I have a table in Hbase, let them say "tbl", and I would like to query it using Hive. So I matched the table with the hive as follows:
CREATE EXTERNAL TABLE tbl(id string, data map<string,string>) STORED BY 'org.apache.hadoop.hive.hbase.HBaseStorageHandler' WITH SERDEPROPERTIES ("hbase.columns.mapping" = ":key,data:") TBLPROPERTIES("hbase.table.name" = "tbl");
Requests like:
select * from tbl", "select id from tbl", "select id, data from tbl
really fast.
But queries like
select id from tbl where substr(id, 0, 5) = "12345" select id from tbl where data["777"] IS NOT NULL
incredibly slow.
Otherwise, when starting from the Hbase shell:
"scan 'tbl', { COLUMNS=>'data', STARTROW='12345', ENDROW='12346'}" or "scan 'tbl', { COLUMNS=>'data', "FILTER" => FilterList.new([qualifierFilter('777')])}"
lightning fast!
When I looked at the given job created by the hive on jobtracker, I found that "map.input.records" counts ALL the elements in the Hbase table, which means that the job performs a full scan of the table before it even starts any mappers! Moreover, I suspect that it copies all the data from the Hbase table to the hdfs mapper tmp input folder before execution.

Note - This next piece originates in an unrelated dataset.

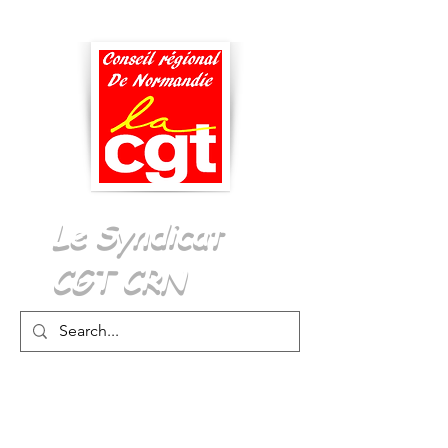
Menu
Le Syndicat
CGT CRN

So my questions are: why does the hbase hive storage handler not translate the hive of requests into the corresponding hbase functions? Why does he scan all the records and then cut them using the where clause? How can this be improved?
Any suggestions for improving the performance of Hive queries (mapped to the HBase table).
Is it possible to create a secondary index in HBase tables?
We are using HBase and Hive integration and trying to tune the performance of Hive requests.